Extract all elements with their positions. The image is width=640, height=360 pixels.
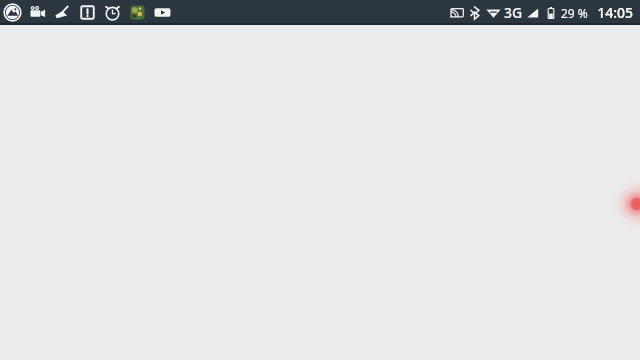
staticText: 3G — [504, 3, 523, 22]
staticText: 29 % — [561, 5, 588, 21]
button[interactable]: Battery — [546, 5, 556, 21]
button[interactable]: Screen recorder — [28, 3, 47, 22]
button[interactable]: Game notification — [128, 3, 147, 22]
button[interactable]: Bluetooth — [469, 5, 481, 21]
button[interactable]: Alarm — [103, 3, 122, 22]
button[interactable]: Cast — [448, 5, 465, 21]
button[interactable]: YouTube — [153, 3, 172, 22]
button[interactable]: Wi-Fi — [485, 5, 502, 21]
button[interactable]: Mobile signal — [525, 5, 539, 21]
button[interactable]: Cleaner — [53, 3, 72, 22]
button[interactable]: Alert — [78, 3, 97, 22]
button[interactable]: Gallery app — [3, 3, 22, 22]
staticText: 14:05 — [597, 3, 633, 22]
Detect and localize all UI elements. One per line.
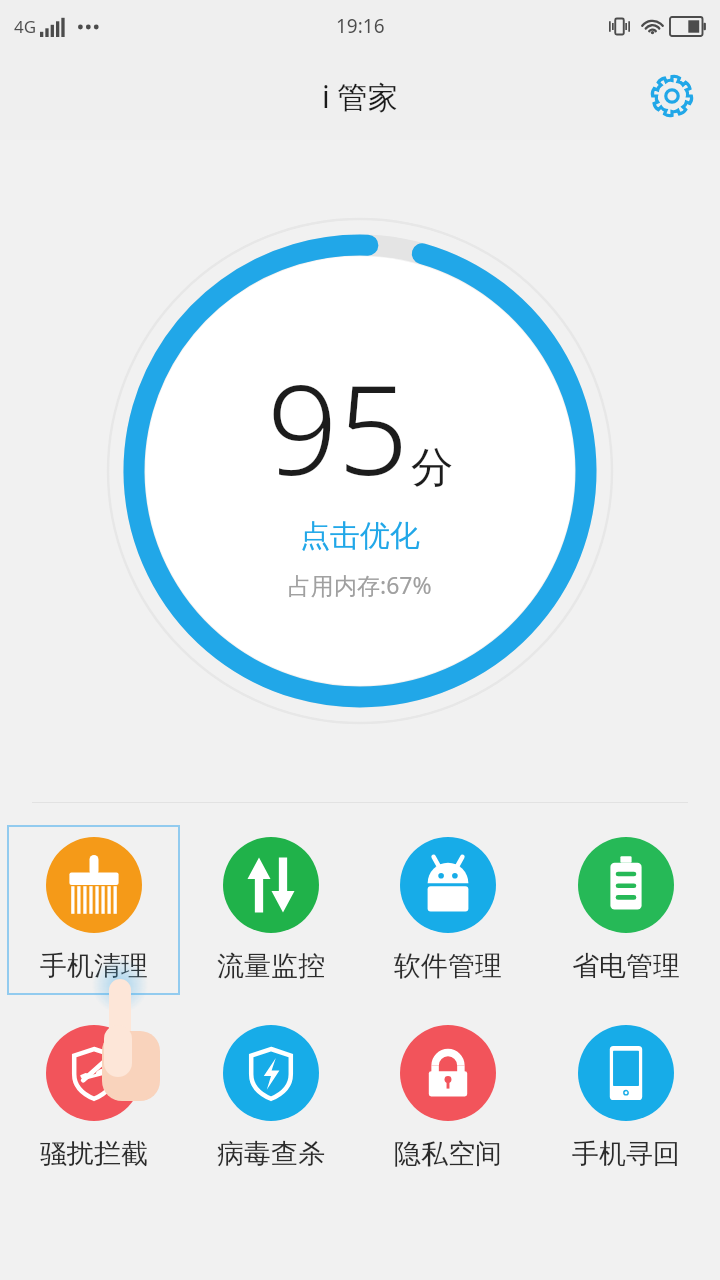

· · ·

Retype the data above verbatim, minus images.

* EXERCISE ANSWER:
Extract all elements with their positions. The image is width=640, height=360 pixels.
staticText: 3G — [504, 3, 523, 22]
staticText: 29 % — [561, 5, 588, 21]
button[interactable]: Battery — [546, 5, 556, 21]
button[interactable]: Screen recorder — [28, 3, 47, 22]
button[interactable]: Game notification — [128, 3, 147, 22]
button[interactable]: Bluetooth — [469, 5, 481, 21]
button[interactable]: Alarm — [103, 3, 122, 22]
button[interactable]: Cast — [448, 5, 465, 21]
button[interactable]: YouTube — [153, 3, 172, 22]
button[interactable]: Wi-Fi — [485, 5, 502, 21]
button[interactable]: Mobile signal — [525, 5, 539, 21]
button[interactable]: Cleaner — [53, 3, 72, 22]
button[interactable]: Alert — [78, 3, 97, 22]
button[interactable]: Gallery app — [3, 3, 22, 22]
staticText: 14:05 — [597, 3, 633, 22]
Detect and localize all UI elements. One per line.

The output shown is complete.